Funny yet emotionally raw confessions about being a new parent.

It’s You I Like by Fred Rogers

“The text in this book is simple: the song lyrics. The pictures woven around them are lovingly filled with 143s (Rogers’ quiet way of saying “I love you”), a diverse cast of different neighbors, even someone dressed like the modern-day Daniel Tiger! We really enjoy reading it as a quick, feel-good, snuggle together book- the toddler insists that it must be sung, and will always finish singing along with the final, sweet, “it’s you I like” ” – DG Library Staff 

A thoughtfully illustrated board book version of the classic Mister Rogers song.

Dolly Parton, Songteller: My Life in Lyrics by Dolly Parton

“Is there anything Dolly Parton can’t do? I listened to the audiobook and was just in awe of her positivity and her work ethic. My favorite part was hearing her talk about her favorite song (hint, it’s all of them).” – Erin, Kids Room 

Country music legend Dolly Parton shares a behind-the-scenes look at 175 of her songs. From hits everyone hums along to, to lesser-known ballads, Parton has a story about them all.

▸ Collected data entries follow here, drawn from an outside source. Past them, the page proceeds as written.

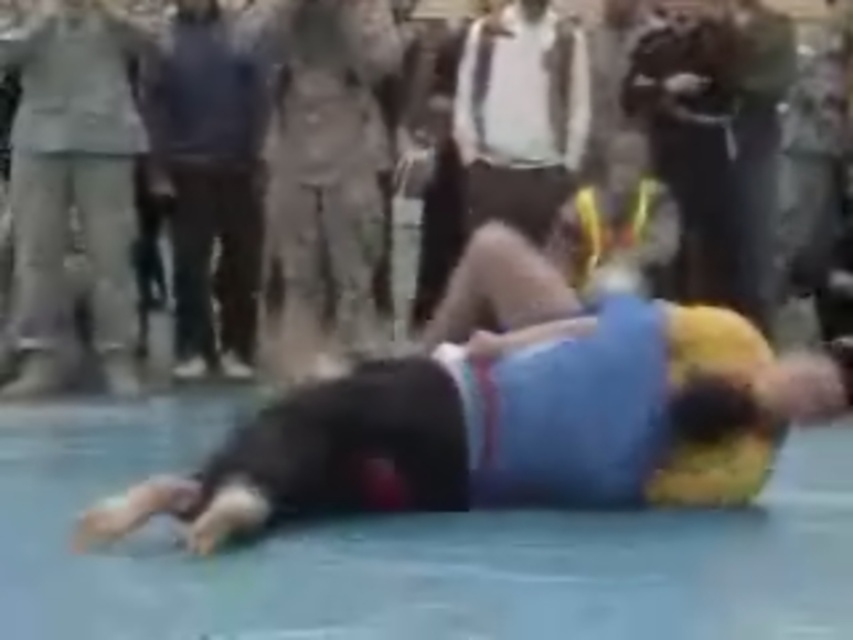 You are a photographer at the event and want to capture both the blue fabric wrestler at center and the khaki fabric jacket at upper center in the same frame. Which object should you position your camera closer to in order to include both subjects without zooming out?

To capture both the blue fabric wrestler at center and the khaki fabric jacket at upper center in the same frame without zooming out, position your camera closer to the khaki fabric jacket at upper center since the blue fabric wrestler at center is to the right of it, allowing you to frame them both by centering the khaki jacket and adjusting the angle to include the wrestler on the right side. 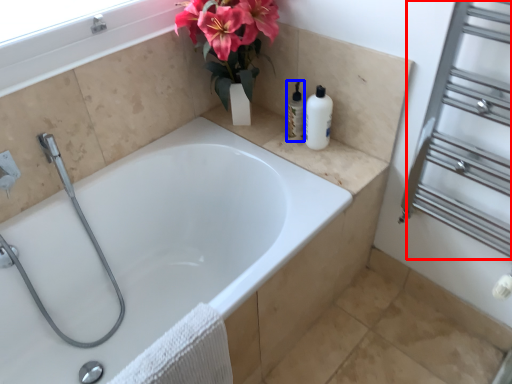 Question: Which of the following is the closest to the observer, screen door (highlighted by a red box) or toiletry (highlighted by a blue box)?

Choices:
 (A) screen door
 (B) toiletry

Answer: (A) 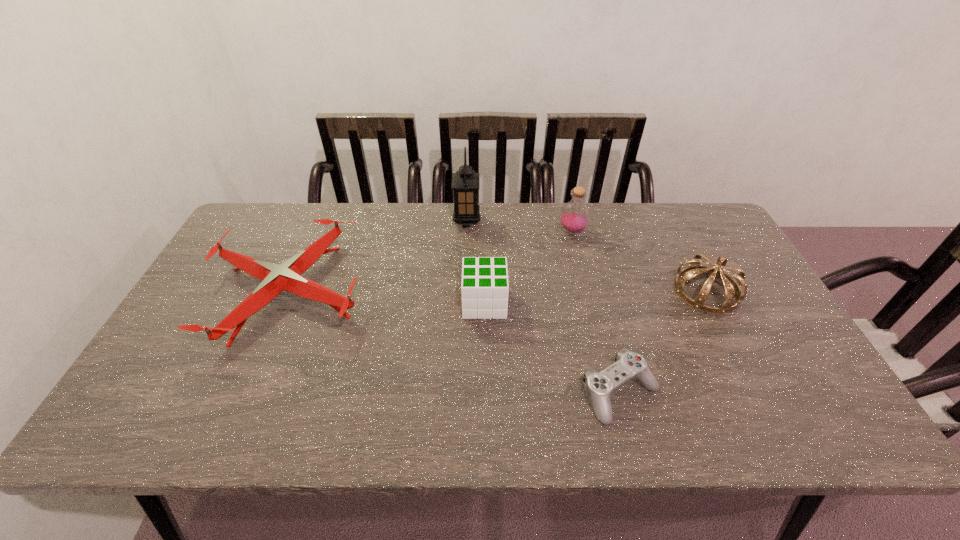 Identify the location of vacant region that satisfies the following two spatial constraints: 1. on the back side of the drone; 2. on the right side of the rightmost object. (289, 291).

The image size is (960, 540). What are the coordinates of `free spot that satisfies the following two spatial constraints: 1. on the front side of the tiara; 2. on the red face of the cube` in the screenshot? It's located at (712, 303).

Locate an element on the screen. free location that satisfies the following two spatial constraints: 1. on the front side of the tallest object; 2. on the left side of the fifth shortest object is located at coordinates (x=467, y=232). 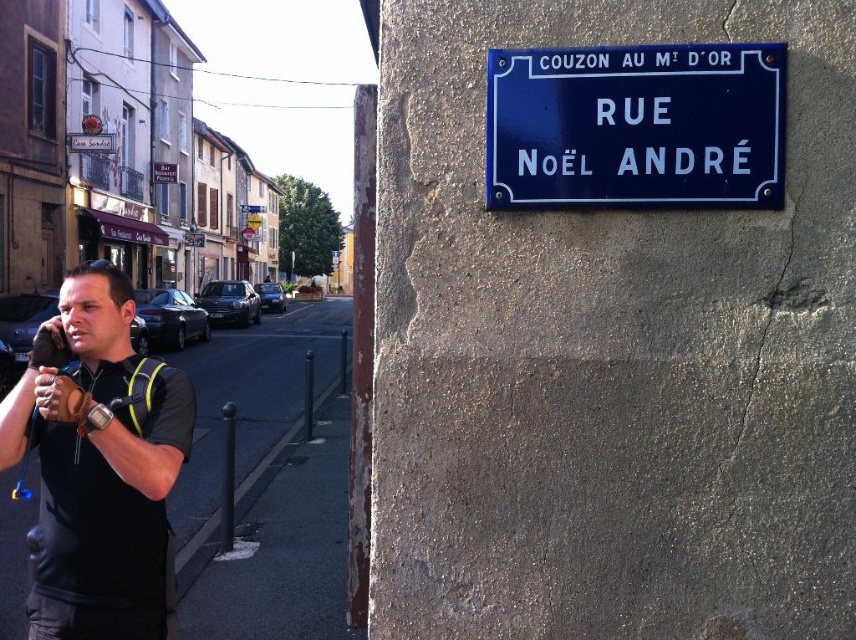 Does point (48, 436) lie in front of point (749, 202)?

No, (48, 436) is further to viewer.

Which is above, black fabric shirt at left or blue enameled sign at upper right?

Positioned higher is blue enameled sign at upper right.

At what (x,y) coordinates should I click in order to perform the action: click on black fabric shirt at left. Please return your answer as a coordinate pair (x, y). Looking at the image, I should click on (99, 465). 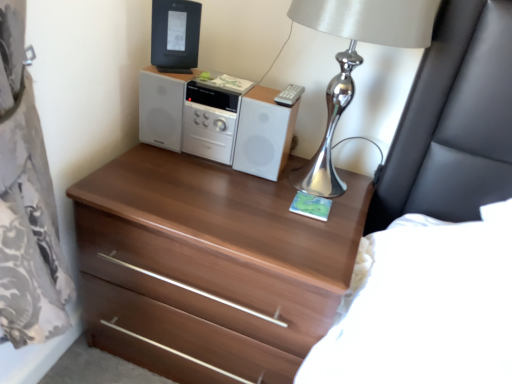 Question: Considering the relative sizes of walnut wood chest of drawers at center and black plastic desktop computer at upper center in the image provided, is walnut wood chest of drawers at center smaller than black plastic desktop computer at upper center?

Choices:
 (A) yes
 (B) no

Answer: (B)

Question: Is walnut wood chest of drawers at center located outside black plastic desktop computer at upper center?

Choices:
 (A) no
 (B) yes

Answer: (B)

Question: From a real-world perspective, is walnut wood chest of drawers at center positioned over black plastic desktop computer at upper center based on gravity?

Choices:
 (A) yes
 (B) no

Answer: (B)

Question: Is there a large distance between walnut wood chest of drawers at center and black plastic desktop computer at upper center?

Choices:
 (A) yes
 (B) no

Answer: (B)

Question: From a real-world perspective, is walnut wood chest of drawers at center positioned under black plastic desktop computer at upper center based on gravity?

Choices:
 (A) yes
 (B) no

Answer: (A)

Question: Is walnut wood chest of drawers at center looking in the opposite direction of black plastic desktop computer at upper center?

Choices:
 (A) no
 (B) yes

Answer: (A)

Question: Is white glossy stereo at center next to walnut wood chest of drawers at center?

Choices:
 (A) no
 (B) yes

Answer: (A)

Question: From the image's perspective, is white glossy stereo at center below walnut wood chest of drawers at center?

Choices:
 (A) yes
 (B) no

Answer: (B)

Question: Is white glossy stereo at center oriented away from walnut wood chest of drawers at center?

Choices:
 (A) yes
 (B) no

Answer: (B)

Question: From the image's perspective, does white glossy stereo at center appear higher than walnut wood chest of drawers at center?

Choices:
 (A) no
 (B) yes

Answer: (B)

Question: From a real-world perspective, is white glossy stereo at center on top of walnut wood chest of drawers at center?

Choices:
 (A) yes
 (B) no

Answer: (A)

Question: Does white glossy stereo at center lie in front of walnut wood chest of drawers at center?

Choices:
 (A) no
 (B) yes

Answer: (A)

Question: Considering the relative positions of silver metallic table lamp at upper right and black plastic desktop computer at upper center in the image provided, is silver metallic table lamp at upper right to the right of black plastic desktop computer at upper center from the viewer's perspective?

Choices:
 (A) yes
 (B) no

Answer: (A) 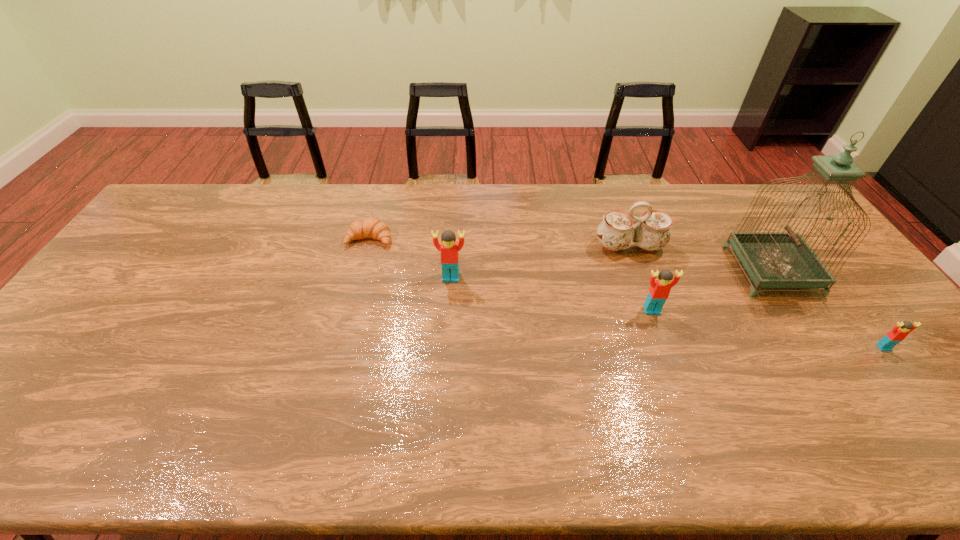 Where is `the leftmost Lego`? the leftmost Lego is located at coordinates (449, 249).

This screenshot has height=540, width=960. Identify the location of the fifth object from right to left. (449, 249).

At what (x,y) coordinates should I click in order to perform the action: click on the second tallest Lego. Please return your answer as a coordinate pair (x, y). The width and height of the screenshot is (960, 540). Looking at the image, I should click on (660, 288).

Where is `the second nearest Lego`? the second nearest Lego is located at coordinates (660, 288).

Locate an element on the screen. This screenshot has height=540, width=960. the fifth tallest object is located at coordinates (901, 330).

Where is `the nearest object`? The image size is (960, 540). the nearest object is located at coordinates (901, 330).

Find the location of a particular element. Image resolution: width=960 pixels, height=540 pixels. the tallest object is located at coordinates (773, 259).

I want to click on the fifth object from left to right, so 773,259.

This screenshot has height=540, width=960. I want to click on the leftmost object, so click(x=371, y=227).

The width and height of the screenshot is (960, 540). What are the coordinates of `the shortest object` in the screenshot? It's located at (371, 227). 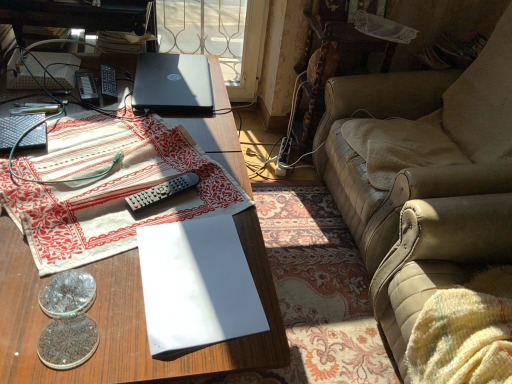 I want to click on vacant space in between gray plastic remote at center, the 3th remote control viewed from the back, and shiny metallic coin at lower left, placed as the 1th coin when sorted from back to front, so click(x=119, y=241).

A Brief History in Time by Stephen Hawking

“Reading this book has helped me settle into accepting uncertainty about why things are the way they are. I also developed a greater curiosity for physics and astronomy. Learning about atmosphere and movement will continue to shape the way I look at life.” – Emily, Circulation

This book describes how theories about the shape and formation of the universe have evolved over time. Dr. Hawking uses historical discoveries and diagrams as a way to describe how the universe contains black holes that process matter in a way that is similar to a vacuum. Furthermore, he leaves the unanswered questions of “When?” and “How?” encouraging readers to think critically and to accept uncertainty.